Life and Art have, and always will be one in the same; both exist in a symbiotic relationship with one another.

In 1978, Lyle Daniel Reimer’s life began in Wymark, Saskatchewan a small rural town with less than 200 people.  Reimer soon came to the realization that thinking outside the proverbial box was not only necessary but critical to survival.  Being raised as the youngest of four, these “survival skills” were handed down primarily from his mother.   She nurtured these artistic skills and encouraged Reimer to create something from nothing.  She highlighted recycling long before it was fashionable; television was not part of the home environment; books, coloring pencils and fort building in the great outdoors were the assets of childhood.

After Graduating High school in 1996, Lyle began to carve out a path that would include travel.  Creating large scale commissioned murals was his first foray into art for monetary value and allowed him to begin to see other parts of the country.

International travel was high on the priority list, and so enrolling in a live/work exchange program in Cuba was added to that list.  It was there that he started to see life in the bigger picture and realized that art would be integral to his career path.   Through creating artistic projects with little to no supplies at a “Culture House” in rural Cuba, he was able to access the core values that were given early on in life: making something from nothing.

Lyle then continued to pursue and seek out possible careers in artistic fields that would complement his love for art, fashion and design that would take him to different places.

He began working with local photographers, dance companies and hair salons doing makeup and styling to create a portfolio. 

Shortly after graduation Lyle began a career in Makeup with M.A.C Cosmetics and has spent nearly seventeen years honing his craft and building loyal clientele.
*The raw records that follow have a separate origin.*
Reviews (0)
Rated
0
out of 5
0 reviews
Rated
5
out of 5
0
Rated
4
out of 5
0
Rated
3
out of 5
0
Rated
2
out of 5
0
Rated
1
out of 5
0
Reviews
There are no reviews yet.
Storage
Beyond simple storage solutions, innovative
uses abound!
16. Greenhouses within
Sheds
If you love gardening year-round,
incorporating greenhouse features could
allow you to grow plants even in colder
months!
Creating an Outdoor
Lyle continues to live a life surrounded by art in a variety of forms and continues to grow his artistic repertoire. His most recent work is a collection of self-portraits that challenge the idea of masculinity and femininity and embrace a spirit of duality and joie de vive.  In October 2013, Instagram highlighted Reimer as an artist to look out for in terms of inspiration in the makeup and mixed media world.

How would you describe your style?

I am a mixed media artist that creates self-portraits which celebrate transformation in a variety of forms.
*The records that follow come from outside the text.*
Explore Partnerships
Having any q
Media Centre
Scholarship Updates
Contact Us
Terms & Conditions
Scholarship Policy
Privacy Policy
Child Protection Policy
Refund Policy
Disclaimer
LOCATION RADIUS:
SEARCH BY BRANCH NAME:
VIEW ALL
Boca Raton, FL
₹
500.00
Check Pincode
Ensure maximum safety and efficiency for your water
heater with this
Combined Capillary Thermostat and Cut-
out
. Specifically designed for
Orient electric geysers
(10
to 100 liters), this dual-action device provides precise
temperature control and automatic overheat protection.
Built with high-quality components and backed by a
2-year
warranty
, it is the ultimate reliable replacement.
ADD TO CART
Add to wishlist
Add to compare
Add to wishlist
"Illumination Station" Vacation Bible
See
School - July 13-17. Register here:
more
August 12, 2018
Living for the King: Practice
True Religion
All the elements used to create the facial adornments and sculptural elements are made from found objects and recycled garbage.  I love the concept of marrying the look of something that appears luxurious and high fashion with literal cast off garbage.

It’s this juxtaposition that creates dialogue in the work.
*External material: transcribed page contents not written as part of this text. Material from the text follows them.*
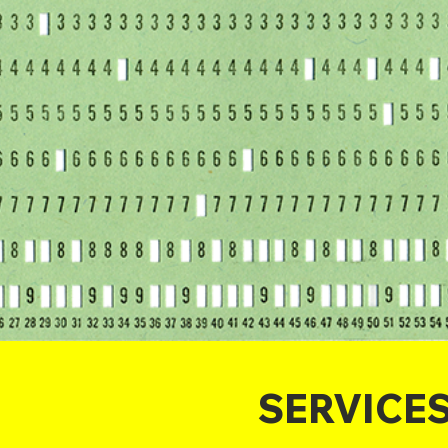
SERVICE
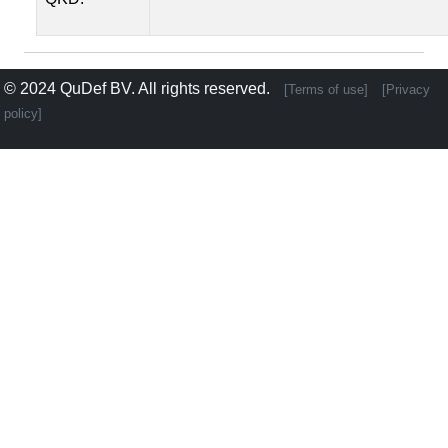
© 2024
QuDef BV
. All rights reserved.
[Terms of use]
[Privacy
policy]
How do you transition or evolve from make-up to doing both make-up and mixed-media portraits?

Makeup is just a vehicle on the journey, but is not the main mode of transportation. The sculptural elements and the application of makeup have a symbiotic relationship… they both support one another.

What is it like to be your own canvas compared to painting the faces of other people?

Your face is the most intimate relationship you can have.  I know all the nuances of my personal canvas and part of the joy in creating the work is watching “Lyle” disappear and be reborn as an art object… “Lyle XOX”

I did makeup on other’s for nearly two decades and although I loved being able to help people feel their inner beauty, that experience always felt more like an application of product and less about creating a work of art.

Where do you get inspirations from the characters that you create?

Inspiration is literally all around us. The key is being open to it and recognizing that it is present in the most mundane aspects of life. 

Pre-instagram era, do you think you would’ve created such a huge gallery of your works?

Instagram has opened up a whole new world in terms of the audience and the reach that can take place.  I would have always created work, but perhaps the visibility would have been in a different format. 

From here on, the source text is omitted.